Dinked LP£21.99Out of Stock

Dinked Edition Number 85
Exclusive ‘Smoke and Light’ colour vinyl.
Exclusive alternate sleeve artwork.
Exclusive and numbered A4 Risograph print.
Limited to just 500
Includes a sixteen page booklet of archive images.

The discovery and musical re-imagining of Mirabel Lomer – an
artist’s unheard world which is emerging from the shadows into
the light. Mirry is one of those rare projects where the story seems so
absolutely magical, that it’s almost impossible to imagine
such beauty being lost in the shadows for so long.
30 years ago, Edinburgh based musician Tom Fraser was helping
with the house clearance after his grandfather’s death and
found an old scratched Transco record left out on the street.
He took it home where it sat on a shelf for years until one
day during lockdown, he gave it a play - and a whole world

opened up to him - his Great Aunt Mirry had recorded a number
of piano compositions which she had kept secret from her
family. Since then, Tom has been re-working and re-mixing her
compositions with his brother-in- law Simon Tong (The Verve,
The Good the Bad and the Queen, and The Magnetic North) and
together with project curator Kirsteen McNish they hope that
this secret life will now reach beyond Mirry’s own four walls.

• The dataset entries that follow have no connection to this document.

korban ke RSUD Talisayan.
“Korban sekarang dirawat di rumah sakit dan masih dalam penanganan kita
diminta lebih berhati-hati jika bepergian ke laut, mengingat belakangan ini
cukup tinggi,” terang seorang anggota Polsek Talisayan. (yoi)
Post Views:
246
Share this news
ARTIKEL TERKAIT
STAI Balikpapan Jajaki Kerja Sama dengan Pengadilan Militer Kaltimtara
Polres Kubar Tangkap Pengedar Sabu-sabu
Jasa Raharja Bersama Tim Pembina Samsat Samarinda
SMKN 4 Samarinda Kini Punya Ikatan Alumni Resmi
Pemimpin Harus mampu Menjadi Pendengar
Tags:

Mirabel Lomer was born in 1906 to a military family and for
the best part of her life stayed at home in Ireland looking
after her elderly parents. In the early 1950s she became a
paid companion to another elderly couple in Wiltshire, both of
whom she nursed until they died. While most of her life was
spent caring for others it also transpired that Mirry had
written music (despite the fact that as a young woman, her
father actively discouraged her playing music in the family
home). In quiet rebellion and creative escape, she composed
this piano music secretly and her nephew and confidant
Geoffrey captured it on his tape recorder.

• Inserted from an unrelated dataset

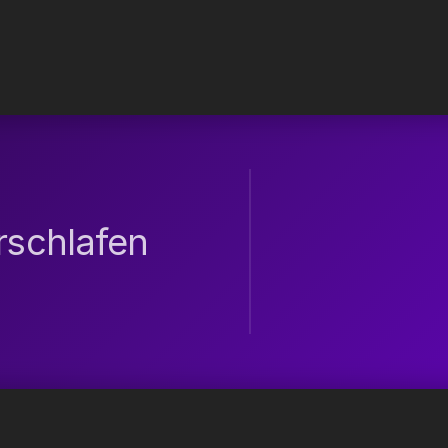
rschlafen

Like untold numbers of women whose creative lives didnt find
an outlet, Mirry never received any accolades for her work but
enjoyed the act of creating work for herself. She died in the
1980s but the story of Mirry’s music and secret life is still
The resulting album “Mirry” by Fraser and Tong is a
celebration of Mirry’s work and a call and response to her
original recordings with her family members – almost as if she
were still in a room with them.
Since then Tong has retrieved whatever else he could find in
the family attic. Hundreds of Stereoscopic slides, super-8
films, photography, stories, poetry and further recordings
were found, all recorded by her nephew, (now in his nineties)
who believes Mirry would be delighted that her work would be
heard many years down the line.
Tong said “This project hopes to shine a light on carers, and
how ones creative work can live on and continue to reverberate
and evolve long after it’s original conception”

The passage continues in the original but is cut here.